# CC "True or False" in Photos



## quo155 (Aug 10, 2010)

I have some questions for you ECCS...

This is not a pop quiz...I am giving my opinion on some cigars that were considered "CC" when given to me, while asking _you_ at the same time.

Thanks for any input!

1.) This is "False"...came strait out of the typical glass lid box of 6. I think it's a fake, for one...Cohiba does not do this packaging and two...the rows of white squares are not aligned perfectly...what say you?



















2.) True?



















3.) True?



















4.) ? as I can find no information on these. I have searched to no avail. and can find anything in this packaging. They were given to me by a late, yet experienced BOTL that "knew his stuff"...as CC. However, I don't find them anywhere...what say you?


----------



## E Dogg (Mar 23, 2011)

I know the cohibas are fake, no doubt in my mind....

I'm curious about the Monte as I have 2 right now and they look just like yours. I can't notice a triple cap on mine and yours look to be the same. But someone mentioned that the cigar is too cheap for anyone to counterfeit, so.... I dunno

The others I have no idea on so I'm looking forward to what others have to say.


----------



## quo155 (Aug 10, 2010)

E Dogg said:


> I know the cohibas are fake, no doubt in my mind....
> 
> I'm curious about the Monte as I have 2 right now and they look just like yours. I can't notice a triple cap on mine and yours look to be the same.
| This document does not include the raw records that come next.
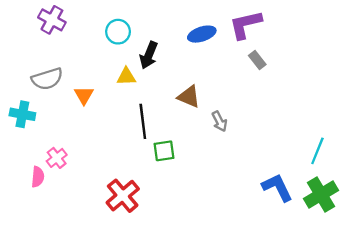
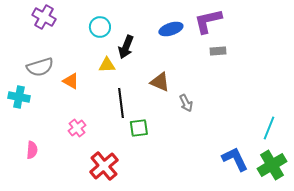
gray rectangle: (257, 60) -> (218, 51), turned -56
orange triangle: (84, 95) -> (71, 81), turned -30
pink cross: (57, 158) -> (77, 128), moved

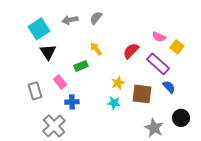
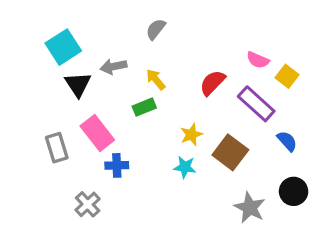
gray arrow: (70, 20) -> (114, 66), moved
green rectangle: (81, 66) -> (144, 107), moved
pink rectangle: (60, 82) -> (97, 133), size x1.5
blue semicircle: (169, 87) -> (287, 141), moved
brown square: (142, 94) -> (230, 152), turned 30
gray cross: (54, 126) -> (88, 204), size x0.7

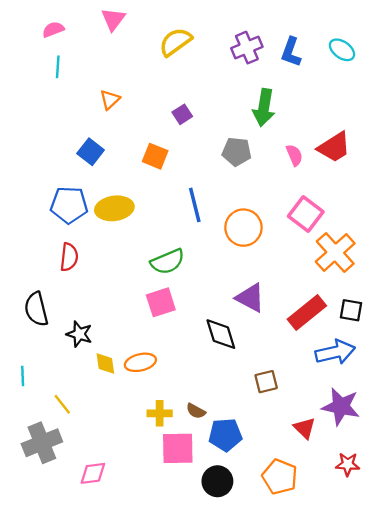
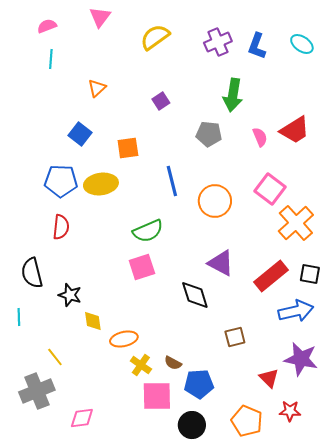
orange square: (155, 156) -> (128, 148), moved, turned -30
orange ellipse: (140, 362) -> (124, 339), moved
cyan line: (23, 376) -> (19, 317), moved
yellow cross: (160, 413) -> (141, 365), turned 35
red star: (348, 464) -> (290, 411), moved

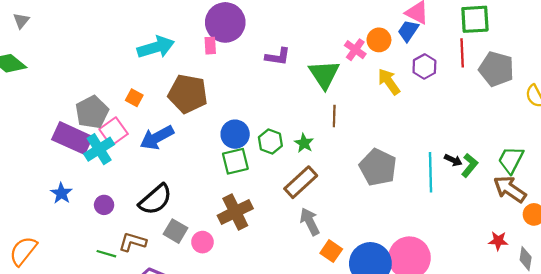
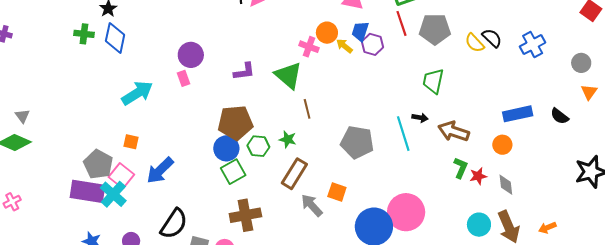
gray triangle: (21, 21) -> (22, 116), moved
purple circle: (225, 22) -> (191, 55), size x0.7
blue trapezoid: (408, 31) -> (360, 31), moved
yellow arrow: (389, 82) -> (344, 46), moved, size x0.7
brown pentagon: (188, 94) -> (235, 123), moved
green trapezoid: (511, 160) -> (433, 81), moved
green L-shape: (470, 165) -> (461, 168), moved
brown arrow: (510, 189) -> (454, 131), moved
brown cross: (235, 212) -> (245, 215), turned 32
orange square: (331, 251) -> (337, 192), moved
But someone mentioned that the cigar is too cheap for anyone to counterfeit, so.... I dunno
> 
> The others I have no idea on so I'm looking forward to what others have to say.
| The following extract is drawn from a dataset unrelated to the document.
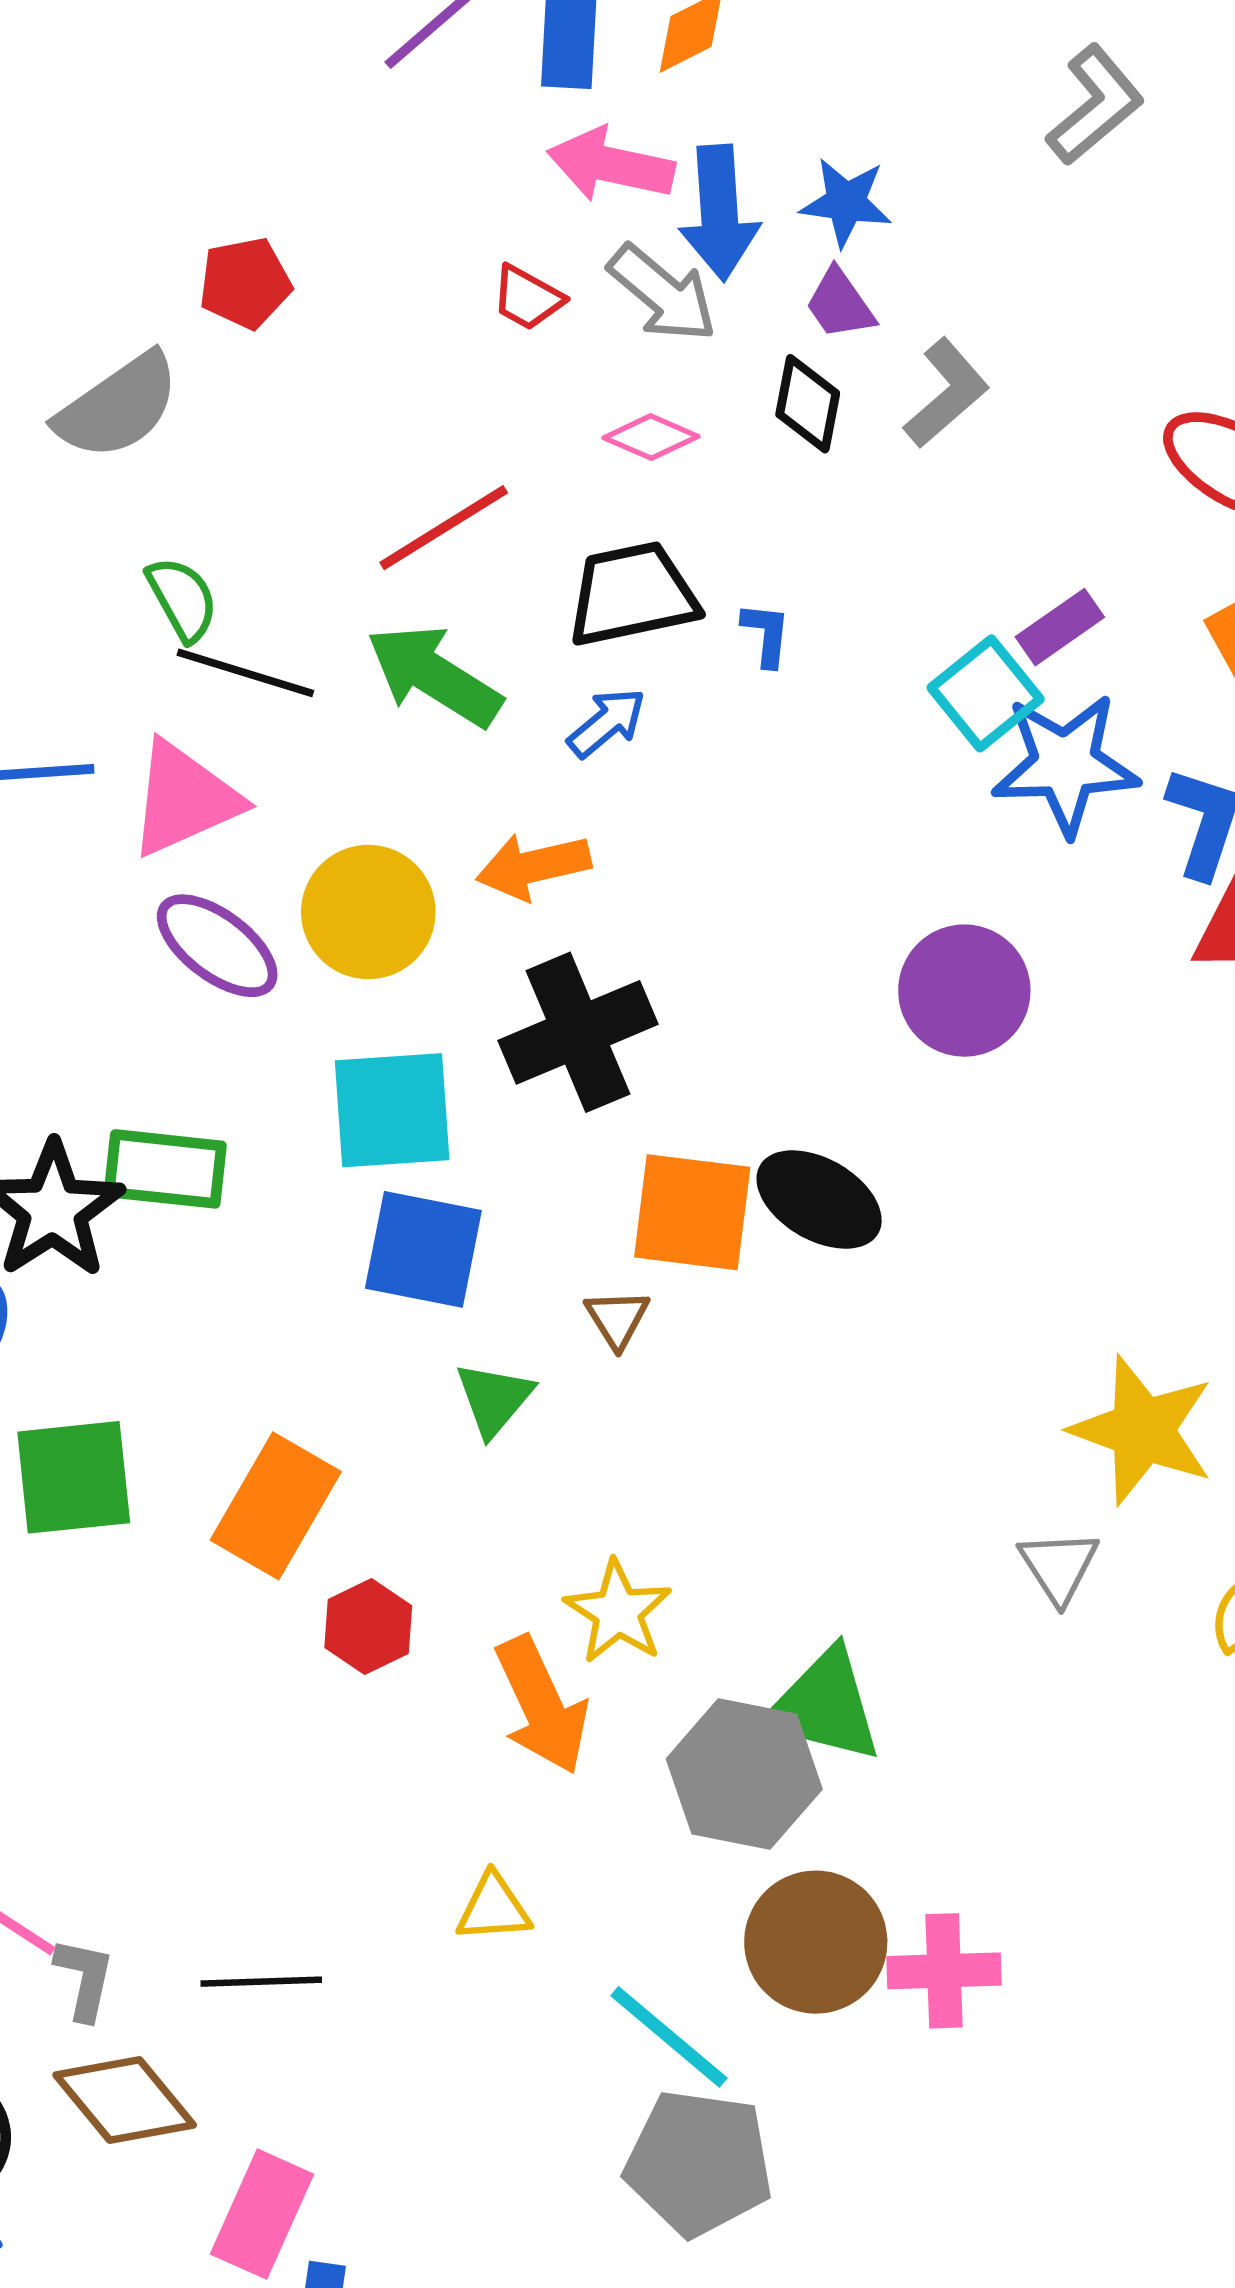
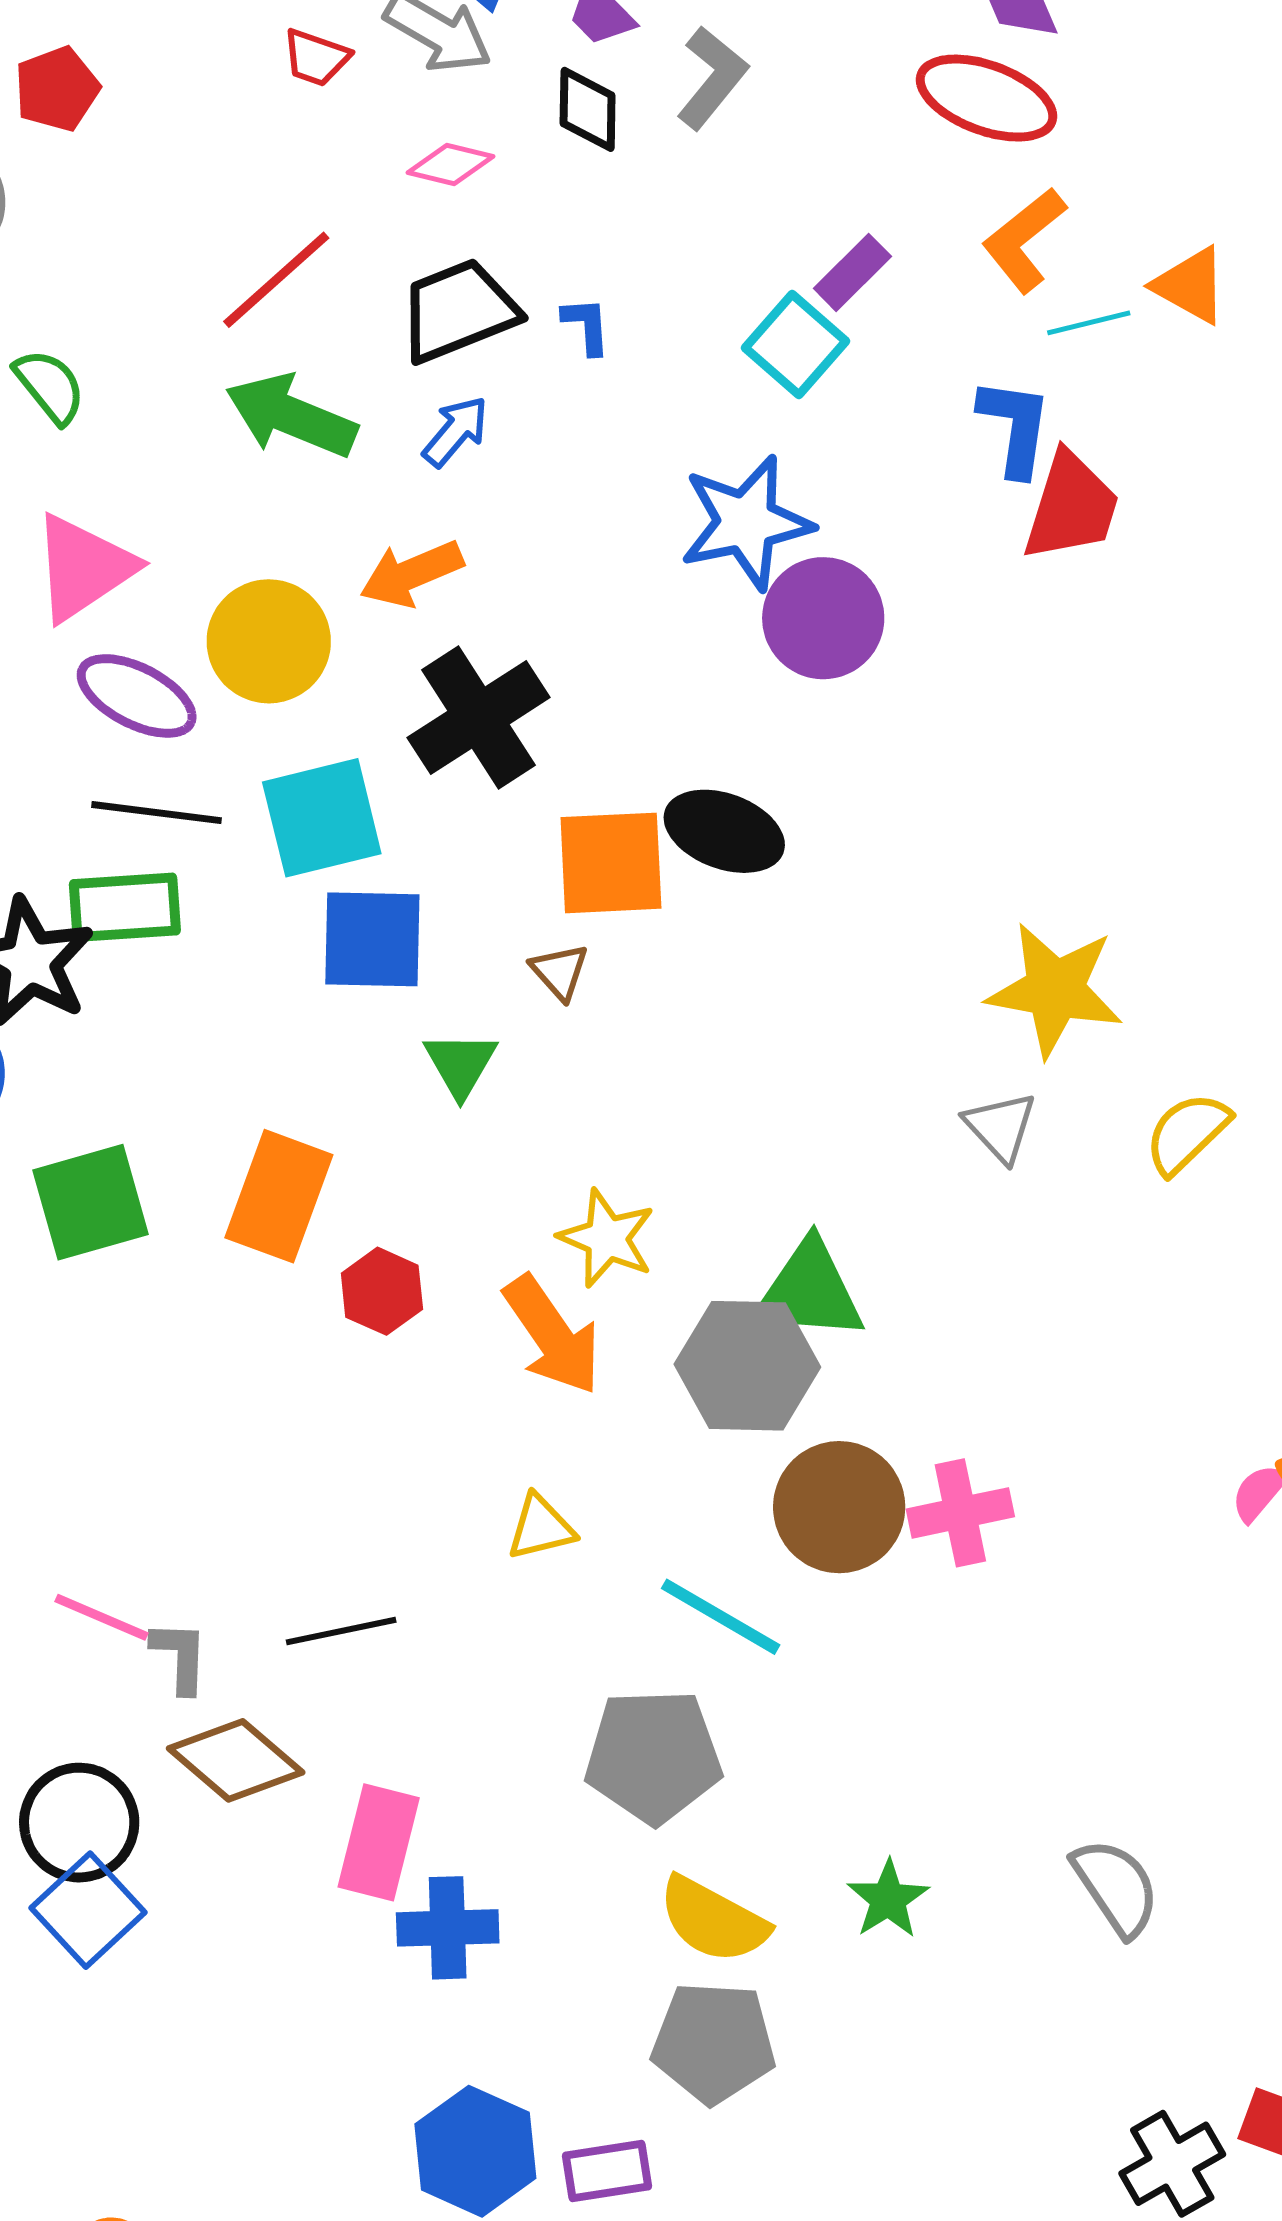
black line: (245, 673) -> (156, 813), moved
blue star: (1065, 764) -> (746, 522), moved
gray pentagon: (699, 2163) -> (653, 1756), moved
Thanks Eric! The photo of the Monte is poor...but it does have a triple cap...and that's a good point, they are too cheap to counterfeit..._*or are they!?*_


----------



## JGD (Mar 2, 2009)

1. Fake.
2. I honestly can't tell by the picture.
3. Looks real, but I can't give you a 100%
4. Not a real CC. I have never heard or seen these before. They are not vintage because they indicate Habano 2000 - which was a strain of leaf.


----------



## bdw1984 (May 6, 2009)

The only two that I can speak on for certain are 1 and 4. For cigar 1, there was no 2010 EL Cohiba and the band is fake. Cigar 4 is a cheap, non-Cuban cigar. The pictures on 2&3 aren't clear enough to make a determination. Is there anyway that you can measure the length and ring gauge of those two smokes? That may help.


----------



## Habano (Jul 5, 2010)

Well I pretty much agree with some of the others here....

1. Fake as you can get.
2. Need better shots of the cigar and specs if possible.
3. Same situation for picture number 2.
4. Again fake as number one.


----------



## TonyBrooklyn (Jan 28, 2010)

The Monte looks good and the Partagas look good!:second:
The rest are garbage!:clock:


----------



## dav0 (Feb 7, 2011)

#4 is a NC and as another poster pointed out the "Habana 2000" refers to the wrapper leaf. Get em' lots of places online:

http://www.jrcigars.com/index.cfm?page=cigars&brand=BOCK Y CA


----------



## sligub (Apr 6, 2011)

1. Fake
2. Real I think though tough to tell from pics
3. Real I think though tough to tell from pics
4. Fake though bock y ca was a massive cuban brand about 130 years ago, was the first company to use a band to market themself.


----------



## quo155 (Aug 10, 2010)

Thanks for the input so far...due to the photos being bad (new phone)...I took some more...as best as I could with the phone. I hope these help you see them better (the main two in question) and the size.


----------



## TonyBrooklyn (Jan 28, 2010)

TonyBrooklyn said:


> The Monte looks good and the Partagas look good!:second:
> The rest are garbage!:clock:


oke:oke:oke:oke:oke:


----------



## Mante (Dec 25, 2009)

bdw1984 said:


> The only two that I can speak on for certain are 1 and 4. For cigar 1, there was no 2010 EL Cohiba and the band is fake. Cigar 4 is a cheap, non-Cuban cigar. The pictures on 2&3 aren't clear enough to make a determination. Is there anyway that you can measure the length and ring gauge of those two smokes? That may help.


Yep, my thoughts all.

The Bock y ca is made in the D.R. so obviously not a cuban.


----------



## APBTMarcel (Mar 9, 2011)

Agree, lol


----------



## Herf N Turf (Dec 31, 2008)

Yup yup. Think the esteemed BOTL above have it right.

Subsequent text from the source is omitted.